Anyway, this show both revels in stock characters and cliches (we need another reporter-who'll-do-anything-for-a-story like we need another hooker-with-a-heart-of-gold) and ignores some classics of the genres (these vampires can, in fact, go outside - it just makes their head hurt). Oh, and it's horribly written, cheaply shot, and poorly acted.

Mick St. John's bio says he likes "riding motorcycles, rock climbing, music and playing his guitar." Good to know, as he should be free to enjoy those pursuits soon.

10.01.2007

Don't Fear the Reaper, Chuck

If you took recent hits Heroes and Alias, mashed them together and sprinkled some Supernatural sauce on top, you'd get the one-two punch of Reaper and Chuck. On The CW and NBC, respectively, they're both iterations on the "geeks save the world" theme. While it's not a surprise that different networks execute shows along a similar theme (see Singing Bee vs. Don't Forget the Lyrics), it's a shocker that they're both killer.

Reaper's about a slacker who works at a big box supply store who finds out that his parents sold his soul to the devil and is forced to work for him as a bounty hunter. Chuck's about a slacker who works at a big box supply store who finds out that his friend emailed him all the government's secrets and is forced to work for them as a spy. They share wacky best friends, hot potential love interests and terrifically smart scripts. They also benefited from big-time directors at the helm - Kevin Smith knocked out the Reaper pilot while McG made Chuck better than either of the Charlie's Angels.
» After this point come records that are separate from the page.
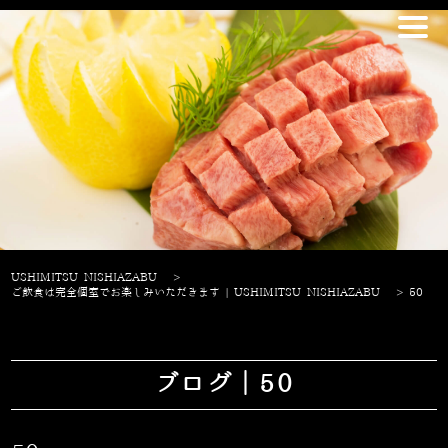
USHIMITSU NISHIAZABU
>
ご飲食は完全個室でお楽しみいただきます | USHIMITSU NISHIAZABU
>
50
ブログ｜50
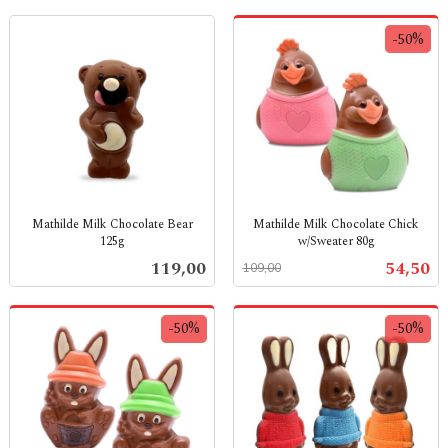
-50%
Mathilde Milk Chocolate Bear
Mathilde Milk Chocolate Chick
125g
w/Sweater 80g
inkl.
Rabatt
inkl.
Pris
Tilbud
119,00
54,50
109,00
mva.
mva.
-50%
-50%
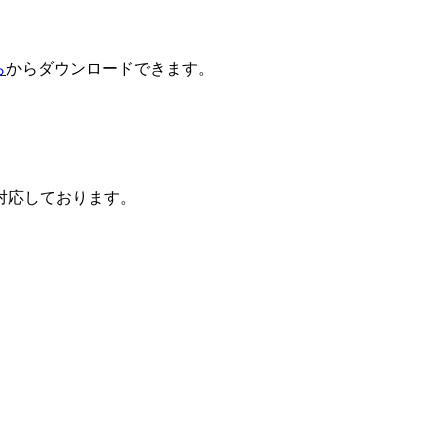
ら
からダウンロードできます。
対応しております。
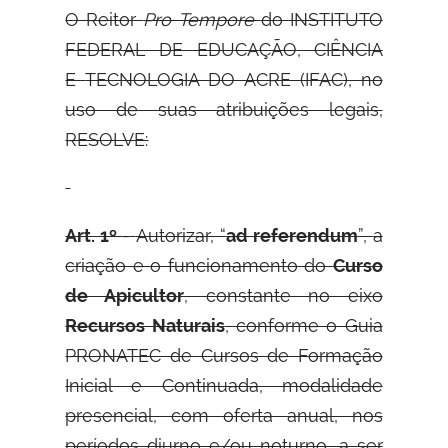
O Reitor
Pro Tempore
do INSTITUTO
FEDERAL DE EDUCAÇÃO, CIÊNCIA
E
TECNOLOGIA DO ACRE (IFAC), no
uso de suas atribuições legais,
RESOLVE:
Art. 1º
-
Autorizar, “
ad referendum
”,
a
criação e o funcionamento do
Curso
de Apicultor
, constante no eixo
Recursos Naturais
, conforme o Guia
PRONATEC de Cursos de Formação
Inicial e Continuada, modalidade
presencial, com oferta anual, nos
períodos diurno e/ou noturno, a ser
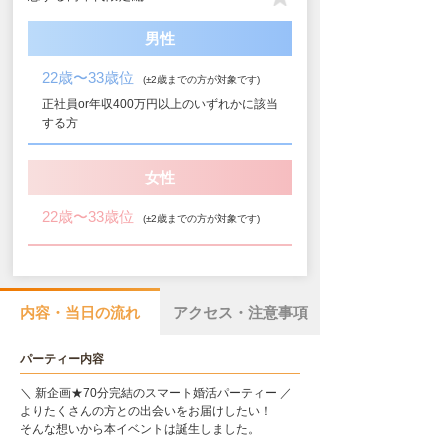
男性
22歳〜33歳位
(±2歳までの方が対象です)
正社員or年収400万円以上のいずれかに該当
する方
女性
22歳〜33歳位
(±2歳までの方が対象です)
内容・当日の流れ
アクセス・注意事項
パーティー内容
＼ 新企画★70分完結のスマート婚活パーティー ／
よりたくさんの方との出会いをお届けしたい！
そんな想いから本イベントは誕生しました。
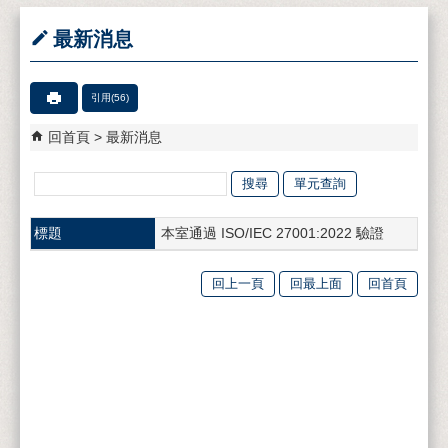
最新消息
引用(56)
回首頁
最新消息
單元查詢
關
鍵
標題
本室通過 ISO/IEC 27001:2022 驗證
字
回上一頁
回最上面
回首頁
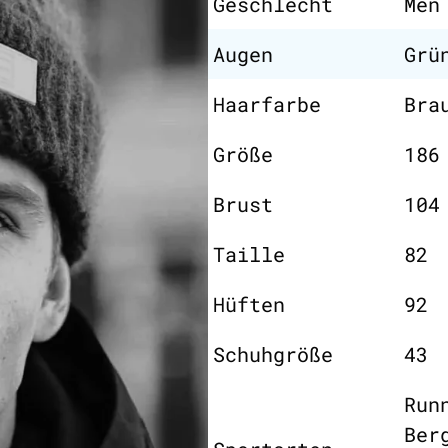
Geschlecht
Men
Augen
Grü
Haarfarbe
Bra
Größe
186
Brust
104
Taille
82
Hüften
92
Schuhgröße
43
Run
Ber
Also, Chuck's a great companion piece to Heroes and Reaper matches well with... America's Next Top Model? Ok, well, the similarities had to end somewhere. Chuck drew bigger ratings, too, so if Reaper flounders, here's hoping it shifts to Thursday, where it'd slot in nicely with Smallville and Supernatural.

Regardless, they're both absolutely worth a watch - tune in and geek out.